Plus tard de grands changements surviennent dans l’État, soit par une réforme religieuse, comme dans l’Inde et la Perse ; soit par la constitution de l’unité nationale, comme dans l’Égypte ; soit par une nouvelle organisation politique, comme chez les Hébreux ; soit par le triomphe de la liberté, comme en Grèce ; soit par de grandes conquêtes territoriales, comme à Rome ; soit, en dehors de la politique et de la religion, par les sciences positives ou morales, comme en Chine. À ce moment la nation a la conscience d’une énergie nouvelle, elle est active, féconde au dedans, redoutée au dehors. Le commerce et l’industrie se développent, les arts se perfectionnent, la philosophie domine les autres sciences qu’elle a fait naître, et Kapila, Patandjali, paraissent dans l’Inde ; Salomon, chez les Hébreux ; Lâo-Tseu, Confucius chez les Chinois ; Socrate, Platon, Aristote, en Grèce ; Lucrèce et Cicéron à Rome. La religion elle-même incline vers la philosophie dans la réforme de Çakya-Mouni et de Zoroastre. L’éloquence politique et le théâtre brillent dans la littérature, à laquelle ils donnent, par l’effet de l’idée et de sa vivante représentation, une double force. De grands noms surgissent en Grèce et à Rome, dans l’éloquence politique, Periclès, Eschine, Démosthène, Caïns Gracchus, Hortensius, Cicéron ; de grands noms dans le théâtre, Eschyle, Sophocle, Euripide, Aristophane, Accius, Plante, Térence. L’histoire s’élabore, chez les Grecs, avec Hérodote ; chez les Latins avec Tite-Live ; et elle se prépare à sortir de la littérature pour entrer dans les sciences sociales, avec Thucydide et Xénophon en Grèce, César et Salluste à Rome. La poésie lyrique, si elle n’a pu conserver l’enthousiasme et l’abondance des temps primitifs, a gagné en art, en prestige, en ampleur avec Pindare, et s’est alliée à la philosophie avec Horace. L’épopée est devenue littéraire avec Virgile. La sève monte dans toutes les branches de la vie nationale ; rien ne reste inerte, rien n’est infécond ; il y a floraison, épanouissement, fructification ; c’est, à notre avis, la période d’expansion de l’intelligence.

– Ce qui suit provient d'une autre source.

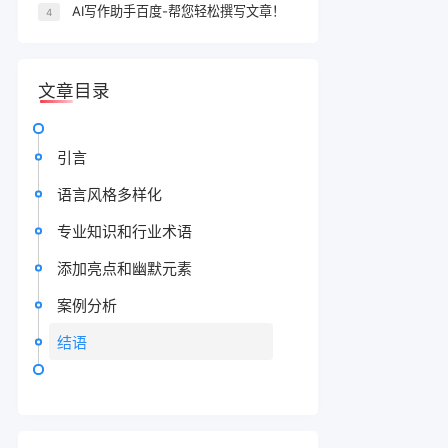
AI写作助手百度-帮您轻松撰写文章！
4
文章目录
引言
语言风格多样化
专业知识和行业术语
添加亮点和幽默元素
案例分析
结语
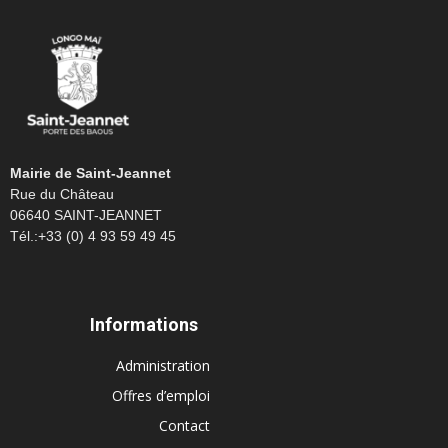
Mairie de Saint-Jeannet
Rue du Château
06640 SAINT-JEANNET
Tél.:+33 (0) 4 93 59 49 45
Informations
Administration
Offres d’emploi
Contact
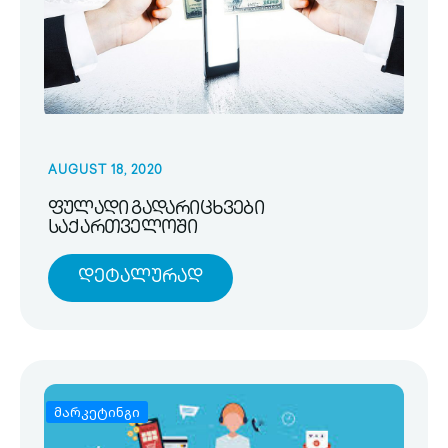
AUGUST 18, 2020
ფულადი გადარიცხვები
საქართველოში
Დეტალურად
მარკეტინგი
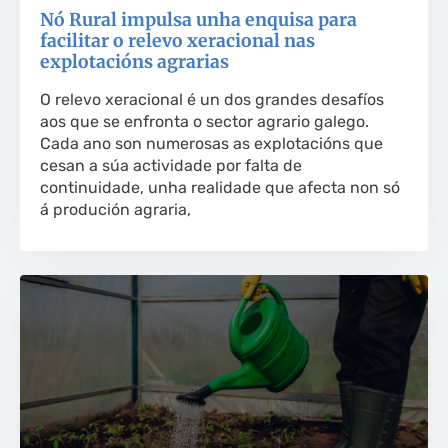
Nó Rural impulsa unha enquisa para
facilitar o relevo xeracional nas
explotacións agrarias
O relevo xeracional é un dos grandes desafíos
aos que se enfronta o sector agrario galego.
Cada ano son numerosas as explotacións que
cesan a súa actividade por falta de
continuidade, unha realidade que afecta non só
á produción agraria,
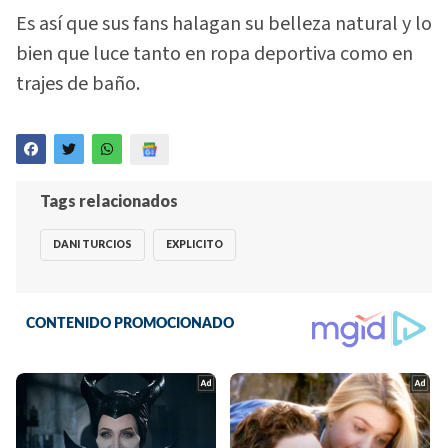
Es así que sus fans halagan su belleza natural y lo
bien que luce tanto en ropa deportiva como en
trajes de baño.
Tags relacionados
DANI TURCIOS
EXPLICITO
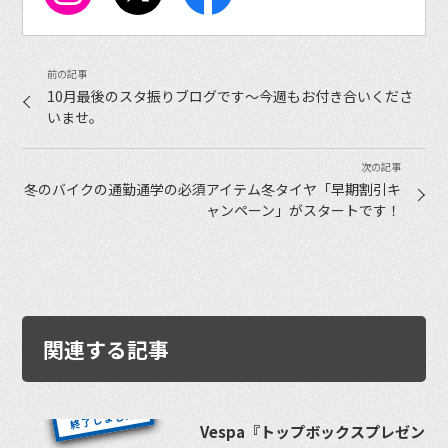
10月最後のスタ振りブログです〜今週もお付き合いくださ
いませ。
冬のバイクの通勤通学の必須アイテム冬タイヤ「早期割引キ
ャンペーン」がスタートです！
関連する記事
Vespa『トップボックスプレゼン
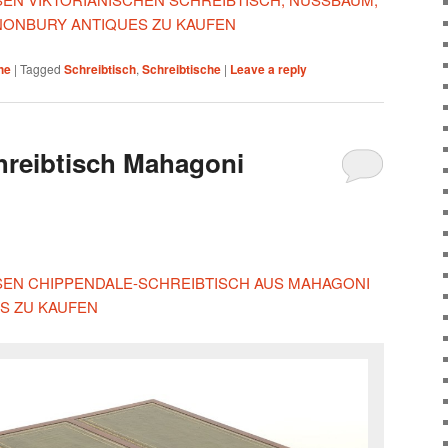
CANONBURY ANTIQUES ZU KAUFEN
he
|
Tagged
Schreibtisch
,
Schreibtische
|
Leave a reply
hreibtisch Mahagoni
IESEN CHIPPENDALE-SCHREIBTISCH AUS MAHAGONI
S ZU KAUFEN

Plus tard enfin, ou la réforme religieuse, qui contenait des éléments de progrès, a été vaincue, comme le bouddhisme dans l’Inde, absorbée et défigurée comme le mazdéisme en Perse ; ou la défense de l’unité nationale, plusieurs fois brisée, est devenue impossible par l’extinction de toute force organisatrice, comme en Égypte ; ou la scission de l’unité politique a ouvert le pays à tout envahisseur, comme chez les Hébreux ; ou la liberté a péri au milieu de la discorde dissolvante des partis, comme en Grèce ; ou les conquêtes, par lesquelles on avait étendu le territoire national, sont devenues une arme destructive pour les conquérants eux-mêmes, comme à Rome ; ou la dissolution politique a empiété sur le savoir et l’a nivelé, avec le reste, comme en Chine ; la dernière heure a sonné, peu importe comment, jusqu’à une renaissance plus ou moins retardée, pour chacun de ces peuples. La sève s’arrête ; l’arbre n’a plus de vie, ses fleurs s’étiolent, ses branches se sèchent, la philosophie est sans école, les sciences sont sans interprètes ; la poésie lyrique n’a plus ni spontanéité, ni vigueur, parce qu’elle n’est plus inspirée par de hauts sentiments personnels ; l’épopée populaire des périodes d’organisation, suivie de l’épopée littéraire des périodes d’expansion, devient froide ou déclamatoire parce qu’elle ne répond plus à de hauts sentiments de collectivité. Le théâtre se ferme ou s’avilit ; le genre didactique domine seul par la satire âpre et mordante ; il n’y a plus de goût, il n’y a plus de moralité, il n’y a plus d’idées ; aussi écrit-on beaucoup, moralise-t-on beaucoup, sans pouvoir autre chose que commenter les idées du passé. Quelques âmes généreuses protestent comme Plutarque, comme Tacite, elles n’en font que mieux connaître la profonde misère de leur époque. Alors les grammairiens paraissent pour sauver la langue, levier d’un renouvellement à venir. Nous sommes arrivés à la période de décadence ; mais ne redoutons pas ce mot, il n’exprime qu’une transition.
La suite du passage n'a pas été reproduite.